While the politicians in Kashmir have been commemorating 13th July every year, common people in Kashmir have been living 13th July every day of every year. As were on 13th July 1931, peaceful protesters attacked and killed by pre 1947 autocratic forces in Kashmir, so were the peaceful protesters at Gawkadal, Zakura, Tengpora, Hawal, Kupwara, Bijebehada, Brakpora and numerous other places in the post 1990s of Kashmir, one that was ruled by ‘democratic’ India. As was the right to political dissent considered and treated as a crime in the Dogra era, so is political opposition and dissent considered now. As were force and draconian laws used by the ruling Dogra state against its civilian population then, often leading to convictions and sentences without any trials, so is the ruling ‘democratic’ state treating its citizens now with the same anarchic laws. As was the voice of the majority in Kashmir suppressed and muted by military muscle under the Dogra rule, so has been continued even after the Dogra rule had elapsed and ‘proxy democratic’ transition under the auspices of New Delhi been forced in Kashmir. What has changed between 1931 and the present day in Kashmir?
Now, the same politicians, who represent the iron fisted autocratic state, claim exclusive right over July 13th Martyrs, while barricading and locking up the same commoners whose rights these Martyrs laid their lives fighting for. Come 13th July and Kashmir will again be bolted by the state, concertina loops shall again be laid, excluding the commoners from the Martyrs’ Graveyard, silencing by force the very voices that these martyrs represented. While these politicians present a customary salute to the Kashmiri martyrs on 13th July each year, with a state guard of honor; the same politicians can be found at a later date, in some other ceremony, showering praises on the same autocratic rulers against whom the 13th July martyrs fought and laid their lives. Clearly, political loyalties for these politicians are weather oriented – one direction in the valley and another direction outside it.
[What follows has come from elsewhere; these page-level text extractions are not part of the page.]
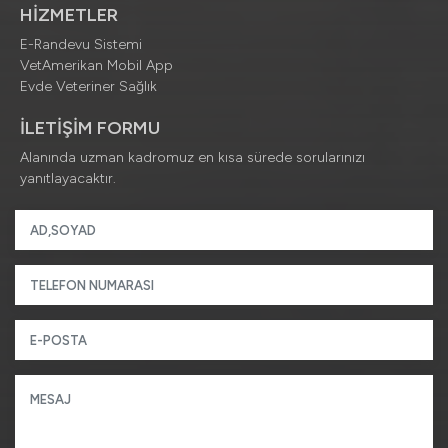
HİZMETLER
E-Randevu Sistemi
VetAmerikan Mobil App
Evde Veteriner Sağlık
İLETİŞİM FORMU
Alanında uzman kadromuz en kısa sürede sorularınızı
yanıtlayacaktır.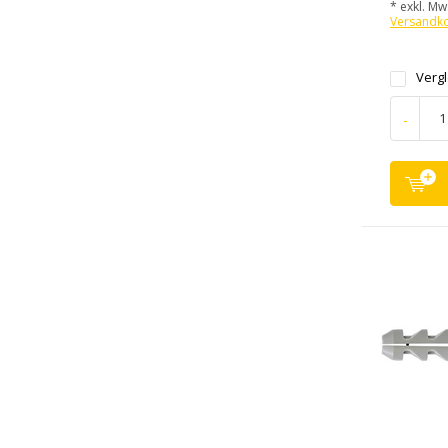
* exkl. MwS
Versandk
Verg
-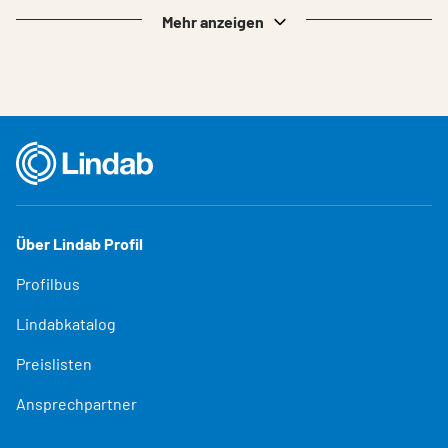
Mehr anzeigen
Über Lindab Profil
Profilbus
Lindabkatalog
Preislisten
Ansprechpartner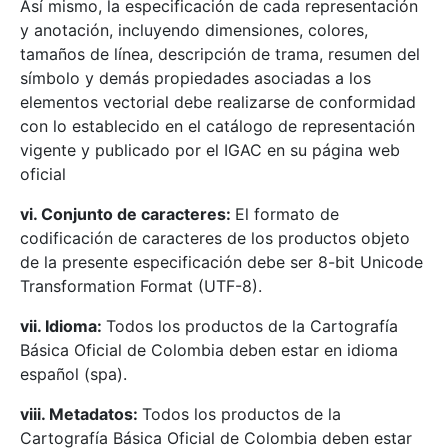
Así mismo, la especificación de cada representación
y anotación, incluyendo dimensiones, colores,
tamaños de línea, descripción de trama, resumen del
símbolo y demás propiedades asociadas a los
elementos vectorial debe realizarse de conformidad
con lo establecido en el catálogo de representación
vigente y publicado por el IGAC en su página web
oficial
vi. Conjunto de caracteres:
El formato de
codificación de caracteres de los productos objeto
de la presente especificación debe ser 8-bit Unicode
Transformation Format (UTF-8).
vii. Idioma:
Todos los productos de la Cartografía
Básica Oficial de Colombia deben estar en idioma
español (spa).
viii. Metadatos:
Todos los productos de la
Cartografía Básica Oficial de Colombia deben estar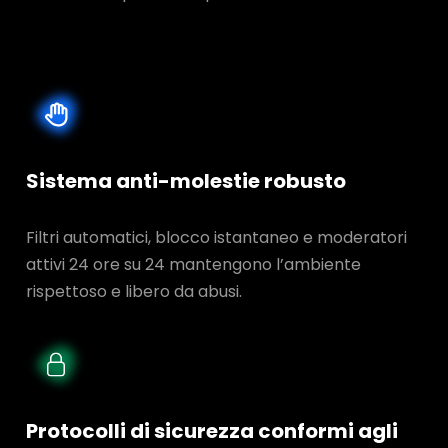
Sistema anti-molestie robusto
Filtri automatici, blocco istantaneo e moderatori
attivi 24 ore su 24 mantengono l’ambiente
rispettoso e libero da abusi.
Protocolli di sicurezza conformi agli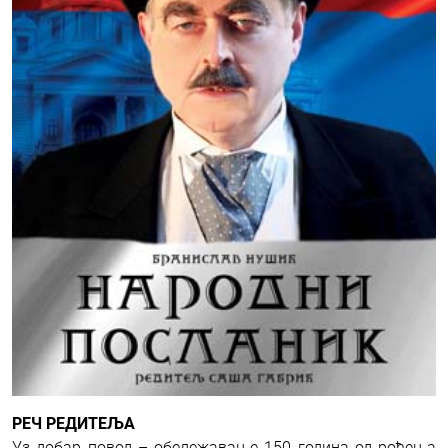
РЕЧ РЕДИТЕЉА
Уз добар повод – обележавање 150 година од рођења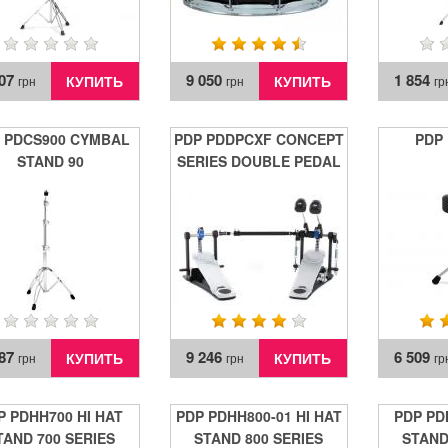
007
9 050
1 854
КУПИТЬ
КУПИТЬ
грн
грн
гр
 PDCS900 CYMBAL
PDP PDDPCXF CONCEPT
PDP
STAND 90
SERIES DOUBLE PEDAL
587
9 246
6 509
КУПИТЬ
КУПИТЬ
грн
грн
гр
P PDHH700 HI HAT
PDP PDHH800-01 HI HAT
PDP PD
TAND 700 SERIES
STAND 800 SERIES
STAND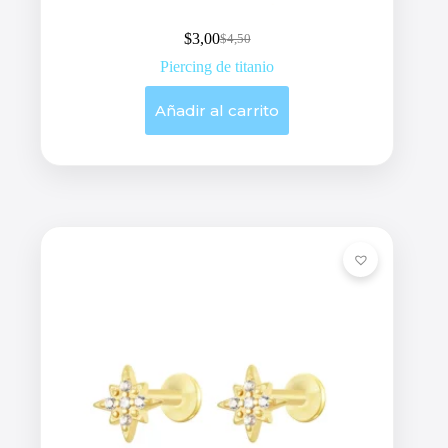
$
3,00
$
4,50
Original
Current
price
price
Piercing de titanio
was:
is:
$4,50.
$3,00.
Añadir al carrito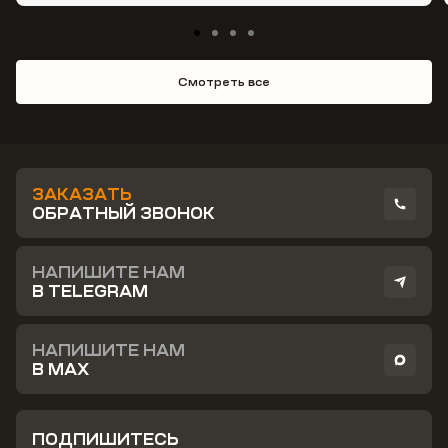
Смотреть все
ЗАКАЗАТЬ
ОБРАТНЫЙ ЗВОНОК
НАПИШИТЕ НАМ
В TELEGRAM
НАПИШИТЕ НАМ
В MAX
ПОДПИШИТЕСЬ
While 13th July may be a state holiday in remembrance of a movement, this movement has not been buried yet and continues to seek for rights that were never restored. The movement continues to remind India of its conveniently forgotten promises, pointing at the scarecrow of democracy, that has been precariously hung for decades by firing barrels in Kashmir. This day lives in the thousands of Martyr Days that Kashmir has been living in and continues to live through. We have for long been condemned to live the solemn remembrances of our history, in continuity of an anarchic order – one that our Past had been fighting against and which our Present refuses to surrender to.
Every day is July 13th in Kashmir!
Very true,every day is JULY 13 in Kashmir,but not for too long my Kashmiri brothers,chains will break one day soon….InshaAllah!